Guy grins and rolls his eyes as he recounts the Romanians hushed 'she's an angry woman' description. I bristle, dutifully indignant and leave him to deal with the Central Europeans.

A few weeks on, and I'm wondering if the man from Bucharest wasn't right. I am angry. Gut churningly so. It's always been empty words... making a mark, achieving goals, blah, blah..... But there does come a time when you stop and look around and wonder just what the hell you're doing. This, is one of those times.

Reverting to the stereotype just makes me want to bellow to shatter glass, being undervalued, the tipping point. Like a slap in the face. You're working in real estate and you couldn't give a tinker's damn to begin with.....You're good at what you do but don't get paid what you're worth. Fury drums my temples to the rythm of my resentfully pulsating heart, because I don't even care enough to fight. The realisation that you really are alone in a city that will never be your home. That you've just said goodbye to someone who really loves you, and that the others who feel the same way, aren't here. So why am I?

Time to let go of the illusion that things will work out. They won't. How can they when you didn't believe enough to fight for what we had. The wedge of ego and fear gouging a chasm to deep to cross. Nothing's changed really, but it takes the absence of Anaheeta's new found openness and maturity and Mimi's melodramatic 'he's dead to me..' to bring it home. My once insitinctive and unshakeable defence of you crumbling under the onslight of your blithe shoe shopping. Nothing has changed. Fear holding us in limbo, I think, but how long can you delude yourself.
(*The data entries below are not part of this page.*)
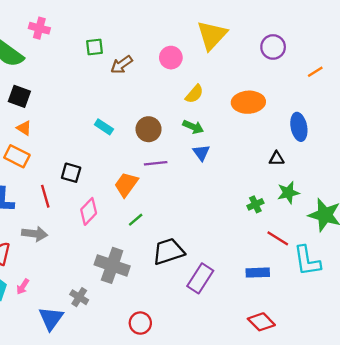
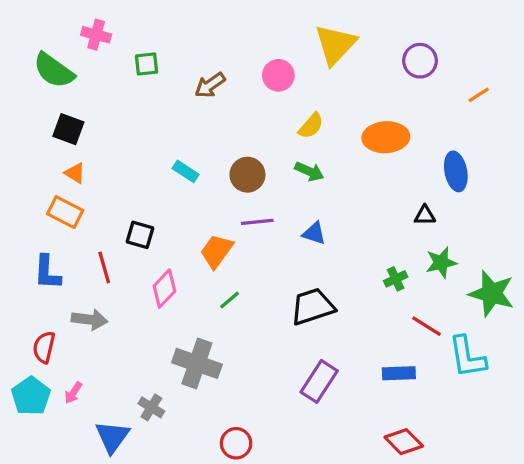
green square: (94, 47) -> (147, 64), moved
blue triangle: (201, 153) -> (314, 233), moved, turned -36
black trapezoid: (168, 251) -> (313, 307), moved

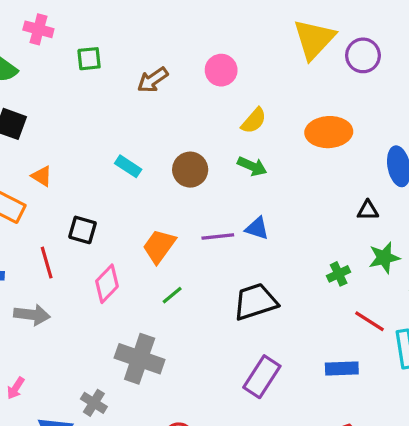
yellow triangle: (335, 44) -> (314, 39), moved
orange triangle: (75, 173) -> (42, 176), moved
purple line: (257, 222) -> (218, 236), moved

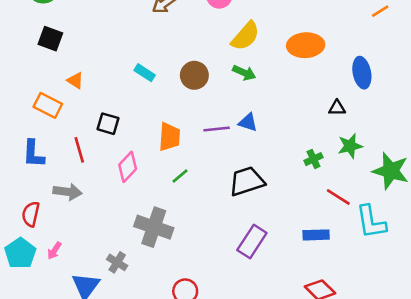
yellow semicircle: (254, 121) -> (245, 36), size x1.4
orange trapezoid: (159, 246) -> (169, 137), turned 148

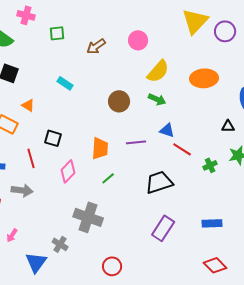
cyan rectangle: (145, 73) -> (65, 83), moved
blue triangle: (248, 122) -> (167, 130), moved
red line: (338, 197) -> (182, 149), moved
Am I still here because leaving would really be the end?

I'm tired of the sadness that insidiously wraps around me like a hungry python when I least expect it. Weary of the recently acquiried disequilibrium that threatens to overwhelm me every now and then. Angry at the anxious tattoo my heart thumps out when bored, frustrated at the absence of control as I toss yet another kohl destroyed kerchief into the laundry bin. I'm tired of fighting a battle that there isn't. The irony of having to surrender after I'd already retreated, chokes me. Pity, hope doesn't go the same way.

I'm tired. Of it all. 28 degrees outside. 4 degrees inside. It's going to be an early fall this year.